Activity -
Each entry should be set down again verbatim, with the images omitted.

Given records -
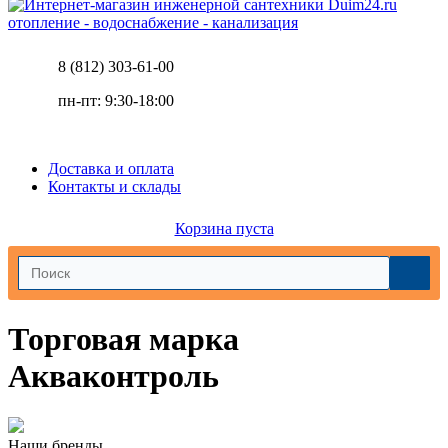
отопление - водоснабжение - канализация
8 (812) 303-61-00
пн-пт: 9:30-18:00
Доставка и оплата
Контакты и склады
Корзина пуста
Торговая марка
Акваконтроль
Наши бренды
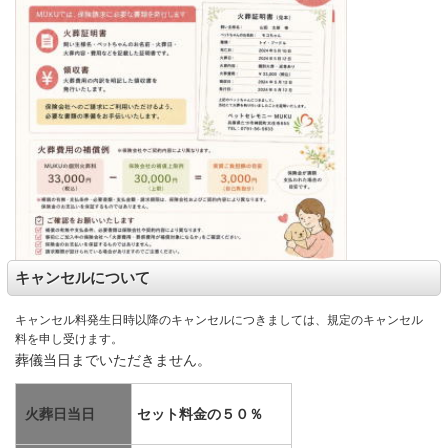
キャンセルについて
キャンセル料発生日時以降のキャンセルにつきましては、規定のキャンセル
料を申し受けます。
葬儀当日までいただきません。
火葬日当日
セット料金の５０％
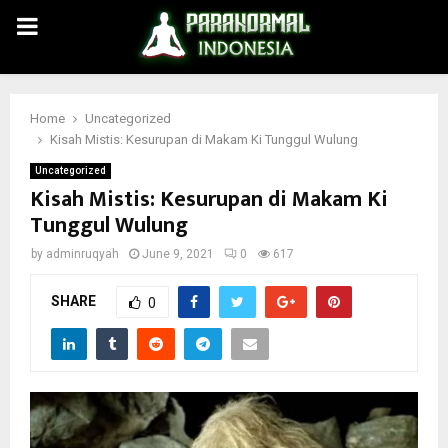
PRIMARY
MENU
Home
Uncategorized
Kisah Mistis: Kesurupan di Makam Ki Tunggul Wulung
Uncategorized
Kisah Mistis: Kesurupan di Makam Ki
Tunggul Wulung
by
adminruqyah
June 9, 2021
0
617
SHARE
0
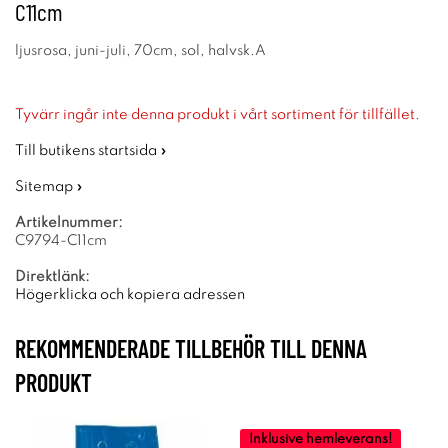
C11cm
ljusrosa, juni-juli, 70cm, sol, halvsk.A
Tyvärr ingår inte denna produkt i vårt sortiment för tillfället.
Till butikens startsida »
Sitemap »
Artikelnummer:
C9794-C11cm
Direktlänk:
Högerklicka och kopiera adressen
REKOMMENDERADE TILLBEHÖR TILL DENNA
PRODUKT
Inklusive hemleverans!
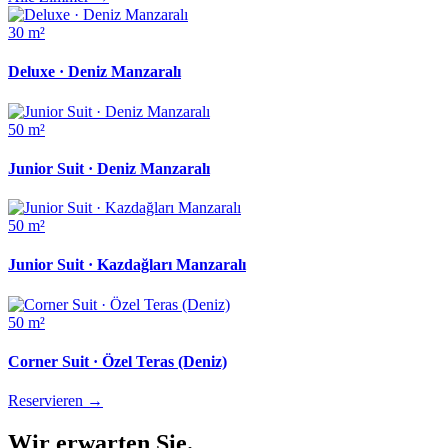
30 m²
Deluxe · Deniz Manzaralı
50 m²
Junior Suit · Deniz Manzaralı
50 m²
Junior Suit · Kazdağları Manzaralı
50 m²
Corner Suit · Özel Teras (Deniz)
Reservieren
→
Wir erwarten Sie.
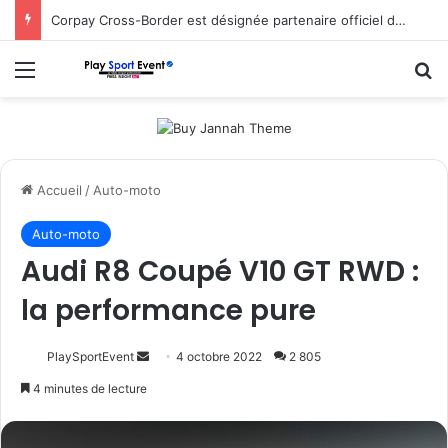
Corpay Cross-Border est désignée partenaire officiel de change d’Ultimate Sevens
Menu
R
Accueil
/
Auto-moto
Auto-moto
Audi R8 Coupé V10 GT RWD :
la performance pure
Envoyer
PlaySportEvent
4 octobre 2022
2 805
un
4 minutes de lecture
courriel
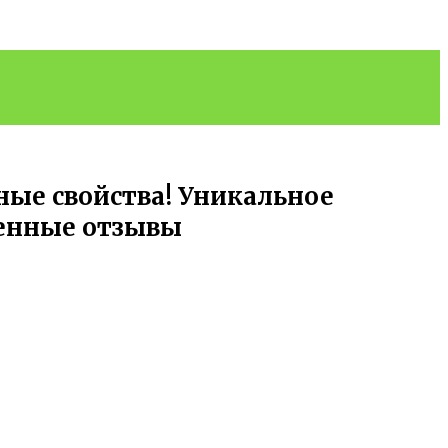
ые свойства! Уникальное
женные отзывы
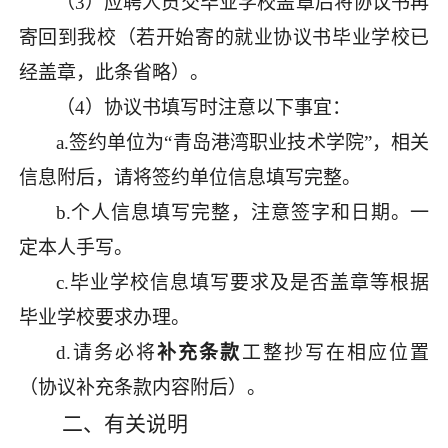
（
3）应聘人员交毕业学校盖章后将协议书再
寄回到我校（若开始
寄的就业协议书毕业学校已
经盖章，此条省略）。
（
4）协议书填写时注意以下事宜：
a.签约单位
为
“
青岛港湾职业技术学院
”
，相关
信息附后，请将签约
单位信息填写完整。
b.个人信息填写完整，注意签字和日期
。
一
定本人手写。
c.毕业学校信息填写要求及是否盖章等根据
毕业学校要求办理。
d.
请
务必将
补充条款
工整抄写在相应位置
（
协议补充条款内容附后
）
。
二、
有关说明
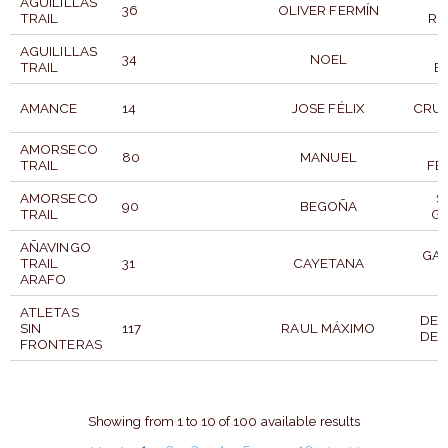
AGUILILLAS
36
OLIVER FERMÍN
TRAIL
RO
AGUILILLAS
34
NOEL
TRAIL
E
AMANCE
14
JOSE FÉLIX
CRUZ
AMORSECO
80
MANUEL
TRAIL
FE
AMORSECO
S
90
BEGOÑA
TRAIL
G
AÑAVINGO
GAR
TRAIL
31
CAYETANA
ARAFO
ATLETAS
DEL
SIN
117
RAUL MÁXIMO
DEL
FRONTERAS
CLUB
STARTNUMMER
TEILNEHMER
AP
Showing from 1 to 10 of 100 available results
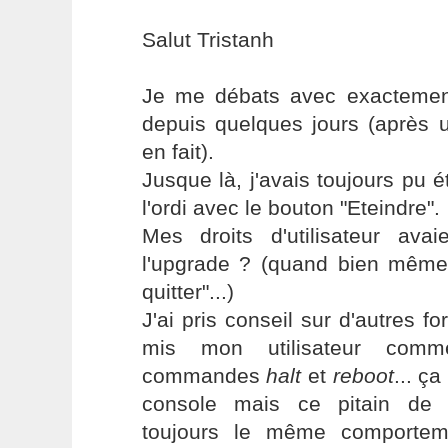
Salut Tristanh
Je me débats avec exacteme
depuis quelques jours (après 
en fait).
Jusque là, j'avais toujours pu 
l'ordi avec le bouton "Eteindre".
Mes droits d'utilisateur avai
l'upgrade ? (quand bien même,
quitter"...)
J'ai pris conseil sur d'autres fo
mis mon utilisateur com
commandes
halt
et
reboot
... ç
console mais ce pitain de 
toujours le même comportem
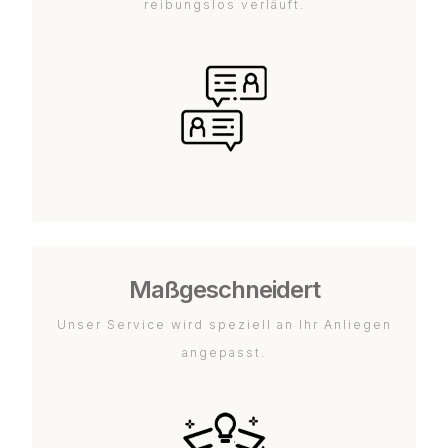
reibungslos verläuft.
Maßgeschneidert
Unser Service wird speziell an Ihr Anliegen
angepasst.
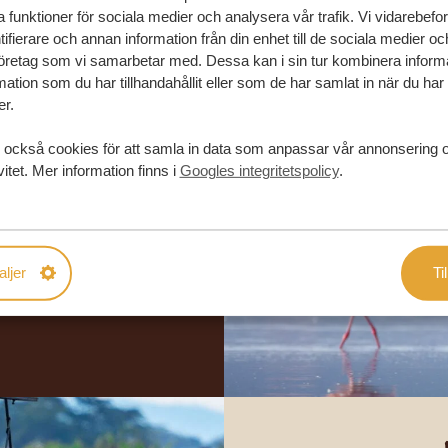
la funktioner för sociala medier och analysera vår trafik. Vi vidarebefo
ifierare och annan information från din enhet till de sociala medier o
öretag som vi samarbetar med. Dessa kan i sin tur kombinera infor
ation som du har tillhandahållit eller som de har samlat in när du har
er.
 också cookies för att samla in data som anpassar vår annonsering 
in drömresa
vitet. Mer information finns i
Googles integritetspolicy
.
FÖRSLAG
aljer
Til
RESA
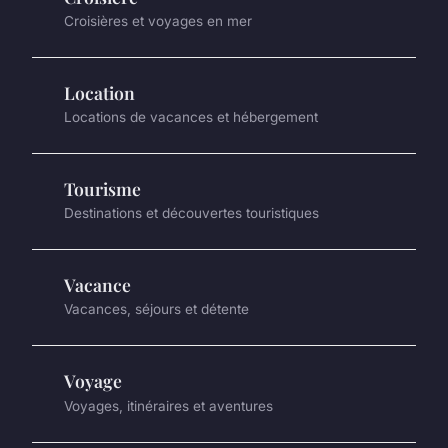
Croisières et voyages en mer
Location
Locations de vacances et hébergement
Tourisme
Destinations et découvertes touristiques
Vacance
Vacances, séjours et détente
Voyage
Voyages, itinéraires et aventures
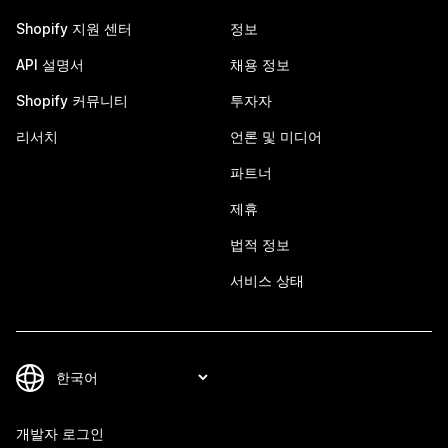
Shopify 지원 센터
정보
API 설명서
채용 정보
Shopify 커뮤니티
투자자
리서치
언론 및 미디어
파트너
제휴
법적 정보
서비스 상태
개발자 로그인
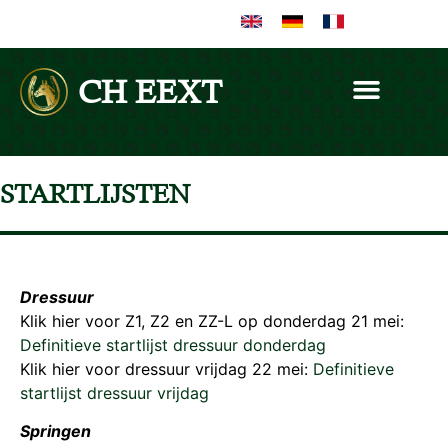
CH EEXT
STARTLIJSTEN
Dressuur
Klik hier voor Z1, Z2 en ZZ-L op donderdag 21 mei:
Definitieve startlijst dressuur donderdag
Klik hier voor dressuur vrijdag 22 mei:
Definitieve
startlijst dressuur vrijdag
Springen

Response area -
отопление - водоснабжение - канализация
8 (812) 303-61-00
пн-пт: 9:30-18:00
Доставка и оплата
Контакты и склады
Корзина пуста
Торговая марка
Акваконтроль
Наши бренды
キャンセルについて
キャンセル料発生日時以降のキャンセルにつきましては、規定のキャンセル
料を申し受けます。
葬儀当日までいただきません。
火葬日当日
セット料金の５０％
PRIMARY
MENU
Home
Uncategorized
Kisah Mistis: Kesurupan di Makam Ki Tunggul Wulung
Uncategorized
Kisah Mistis: Kesurupan di Makam Ki
Tunggul Wulung
by
adminruqyah
June 9, 2021
0
617
SHARE
0
C11cm
ljusrosa, juni-juli, 70cm, sol, halvsk.A
Tyvärr ingår inte denna produkt i vårt sortiment för tillfället.
Till butikens startsida »
Sitemap »
Artikelnummer:
C9794-C11cm
Direktlänk:
Högerklicka och kopiera adressen
REKOMMENDERADE TILLBEHÖR TILL DENNA
PRODUKT
Inklusive hemleverans!
30 m²
Deluxe · Deniz Manzaralı
50 m²
Junior Suit · Deniz Manzaralı
50 m²
Junior Suit · Kazdağları Manzaralı
50 m²
Corner Suit · Özel Teras (Deniz)
Reservieren
→
Wir erwarten Sie.
Corpay Cross-Border est désignée partenaire officiel de change d’Ultimate Sevens
Menu
R
Accueil
/
Auto-moto
Auto-moto
Audi R8 Coupé V10 GT RWD :
la performance pure
Envoyer
PlaySportEvent
4 octobre 2022
2 805
un
4 minutes de lecture
courriel
ые свойства! Уникальное
женные отзывы
（
3）应聘人员交毕业学校盖章后将协议书再
寄回到我校（若开始
寄的就业协议书毕业学校已
经盖章，此条省略）。
（
4）协议书填写时注意以下事宜：
a.签约单位
为
“
青岛港湾职业技术学院
”
，相关
信息附后，请将签约
单位信息填写完整。
b.个人信息填写完整，注意签字和日期
。
一
定本人手写。
c.毕业学校信息填写要求及是否盖章等根据
毕业学校要求办理。
d.
请
务必将
补充条款
工整抄写在相应位置
（
协议补充条款内容附后
）
。
二、
有关说明
AGUILILLAS
36
OLIVER FERMÍN
TRAIL
RO
AGUILILLAS
34
NOEL
TRAIL
E
AMANCE
14
JOSE FÉLIX
CRUZ
AMORSECO
80
MANUEL
TRAIL
FE
AMORSECO
S
90
BEGOÑA
TRAIL
G
AÑAVINGO
GAR
TRAIL
31
CAYETANA
ARAFO
ATLETAS
DEL
SIN
117
RAUL MÁXIMO
DEL
FRONTERAS
CLUB
STARTNUMMER
TEILNEHMER
AP
Showing from 1 to 10 of 100 available results
Salut Tristanh
Je me débats avec exacteme
depuis quelques jours (après 
en fait).
Jusque là, j'avais toujours pu 
l'ordi avec le bouton "Eteindre".
Mes droits d'utilisateur avai
l'upgrade ? (quand bien même,
quitter"...)
J'ai pris conseil sur d'autres fo
mis mon utilisateur com
commandes
halt
et
reboot
... ç
console mais ce pitain de 
toujours le même comportem
reibungslos verläuft.
Maßgeschneidert
Unser Service wird speziell an Ihr Anliegen
angepasst.
la funktioner för sociala medier och analysera vår trafik. Vi vidarebefo
ifierare och annan information från din enhet till de sociala medier o
öretag som vi samarbetar med. Dessa kan i sin tur kombinera infor
ation som du har tillhandahållit eller som de har samlat in när du har
er.
 också cookies för att samla in data som anpassar vår annonsering 
in drömresa
vitet. Mer information finns i
Googles integritetspolicy
.
FÖRSLAG
aljer
Til
RESA
Croisières et voyages en mer
Location
Locations de vacances et hébergement
Tourisme
Destinations et découvertes touristiques
Vacance
Vacances, séjours et détente
Voyage
Voyages, itinéraires et aventures
Shopify 지원 센터
정보
API 설명서
채용 정보
Shopify 커뮤니티
투자자
리서치
언론 및 미디어
파트너
제휴
법적 정보
서비스 상태
개발자 로그인
CH EEXT
STARTLIJSTEN
Dressuur
Klik hier voor Z1, Z2 en ZZ-L op donderdag 21 mei:
Definitieve startlijst dressuur donderdag
Klik hier voor dressuur vrijdag 22 mei:
Definitieve
startlijst dressuur vrijdag
Springen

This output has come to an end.